In the data below, which lines hold the word "równowartość"? Copy them.

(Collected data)
*****

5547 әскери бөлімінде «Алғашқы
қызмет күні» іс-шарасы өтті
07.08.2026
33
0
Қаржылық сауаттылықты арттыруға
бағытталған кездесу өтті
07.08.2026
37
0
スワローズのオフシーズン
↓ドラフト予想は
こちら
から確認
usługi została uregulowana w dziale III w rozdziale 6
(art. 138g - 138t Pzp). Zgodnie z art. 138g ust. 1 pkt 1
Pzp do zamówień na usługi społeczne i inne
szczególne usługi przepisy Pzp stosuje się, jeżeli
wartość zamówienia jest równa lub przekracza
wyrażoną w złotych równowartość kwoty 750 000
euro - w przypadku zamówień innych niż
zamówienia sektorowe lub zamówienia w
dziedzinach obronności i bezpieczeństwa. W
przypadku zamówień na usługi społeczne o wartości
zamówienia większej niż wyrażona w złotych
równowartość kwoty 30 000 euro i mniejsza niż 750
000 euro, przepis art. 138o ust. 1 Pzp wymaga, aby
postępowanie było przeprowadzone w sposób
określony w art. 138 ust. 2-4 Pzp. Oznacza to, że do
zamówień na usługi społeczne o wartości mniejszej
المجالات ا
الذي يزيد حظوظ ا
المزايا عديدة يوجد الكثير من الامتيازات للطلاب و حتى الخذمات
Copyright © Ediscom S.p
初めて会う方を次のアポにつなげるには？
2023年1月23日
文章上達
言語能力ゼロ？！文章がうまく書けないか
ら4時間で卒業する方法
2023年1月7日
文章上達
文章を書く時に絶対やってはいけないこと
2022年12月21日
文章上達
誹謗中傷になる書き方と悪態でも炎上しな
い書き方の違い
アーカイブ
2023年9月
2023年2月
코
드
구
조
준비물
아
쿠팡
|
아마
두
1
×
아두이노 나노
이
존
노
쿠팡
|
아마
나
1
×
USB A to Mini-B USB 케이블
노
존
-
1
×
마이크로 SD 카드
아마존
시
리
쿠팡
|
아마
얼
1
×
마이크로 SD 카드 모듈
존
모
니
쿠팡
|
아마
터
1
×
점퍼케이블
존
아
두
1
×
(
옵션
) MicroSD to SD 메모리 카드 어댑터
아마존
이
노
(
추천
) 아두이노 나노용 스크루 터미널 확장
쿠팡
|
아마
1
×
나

*****

## [Result for this exercise]
wyrażoną w złotych równowartość kwoty 750 000
równowartość kwoty 30 000 euro i mniejsza niż 750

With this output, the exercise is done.